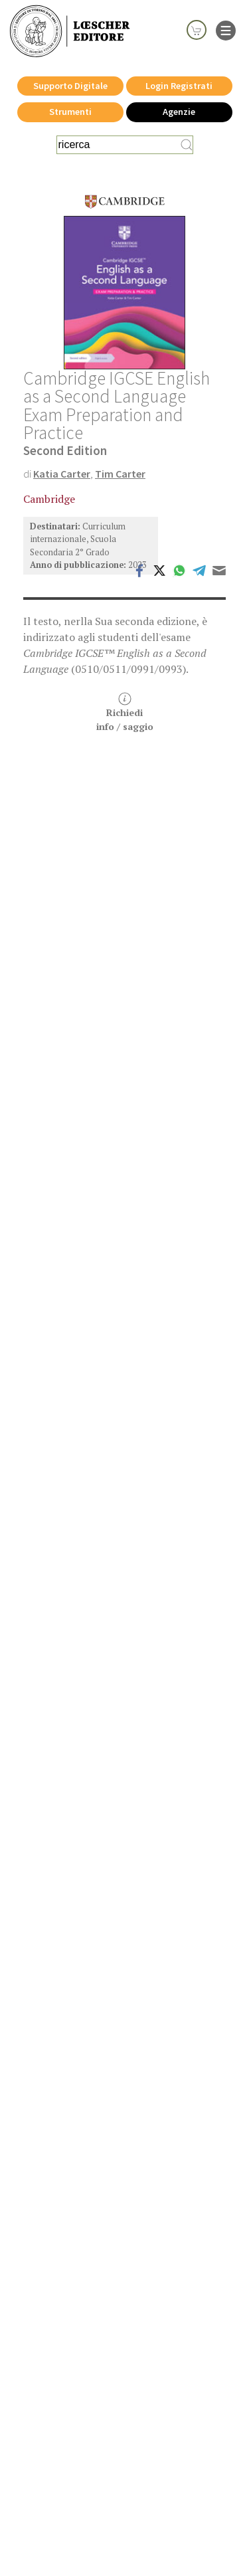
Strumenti (70, 112)
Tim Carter (120, 473)
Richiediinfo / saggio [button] (124, 712)
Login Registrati (178, 86)
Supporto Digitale (70, 86)
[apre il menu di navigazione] (226, 29)
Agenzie (179, 112)
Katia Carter (61, 473)
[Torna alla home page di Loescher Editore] (70, 31)
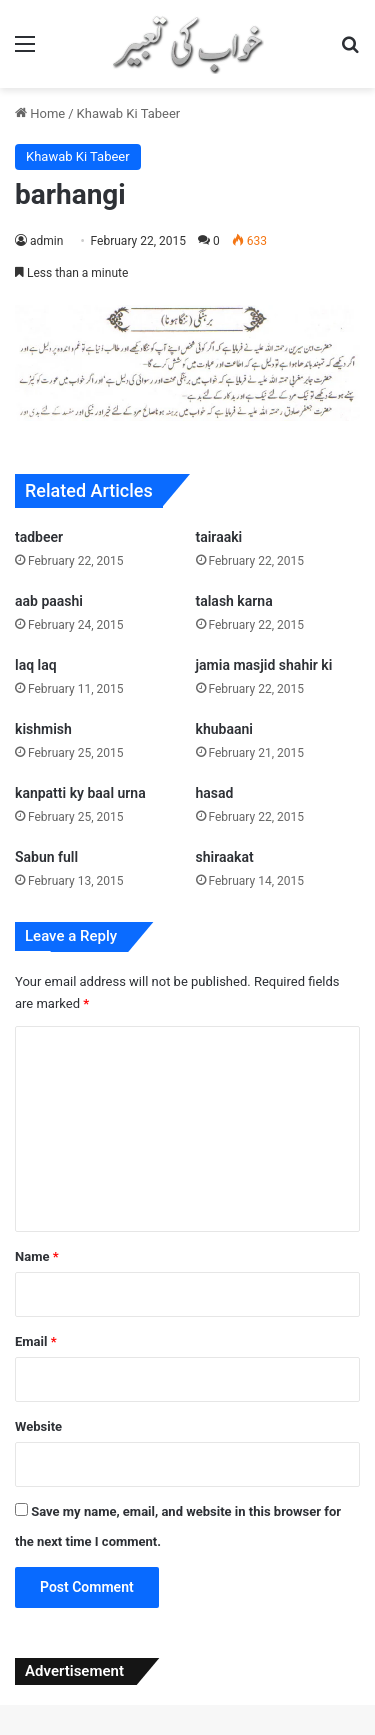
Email (36, 1341)
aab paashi (49, 601)
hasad (215, 793)
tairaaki (219, 537)
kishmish (43, 729)
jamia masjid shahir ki (264, 665)
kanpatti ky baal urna (80, 793)
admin (46, 241)
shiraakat (225, 857)
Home (40, 113)
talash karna (234, 601)
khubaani (224, 729)
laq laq (36, 665)
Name (37, 1256)
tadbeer (39, 537)
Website (38, 1426)
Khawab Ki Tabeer (129, 113)
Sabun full (46, 857)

____________________

→ Your objective:
Each entry is to be returned precisely as it appears, but the pictures are to be dropped.

→ Solution for this exercise:
Strumenti (70, 112)
Tim Carter (120, 473)
Richiediinfo / saggio [button] (124, 712)
Login Registrati (178, 86)
Supporto Digitale (70, 86)
[apre il menu di navigazione] (226, 29)
Agenzie (179, 112)
Katia Carter (61, 473)
[Torna alla home page di Loescher Editore] (70, 31)
Email (36, 1341)
aab paashi (49, 601)
hasad (215, 793)
tairaaki (219, 537)
kishmish (43, 729)
jamia masjid shahir ki (264, 665)
kanpatti ky baal urna (80, 793)
admin (46, 241)
shiraakat (225, 857)
Home (40, 113)
talash karna (234, 601)
khubaani (224, 729)
laq laq (36, 665)
Name (37, 1256)
tadbeer (39, 537)
Website (38, 1426)
Khawab Ki Tabeer (129, 113)
Sabun full (46, 857)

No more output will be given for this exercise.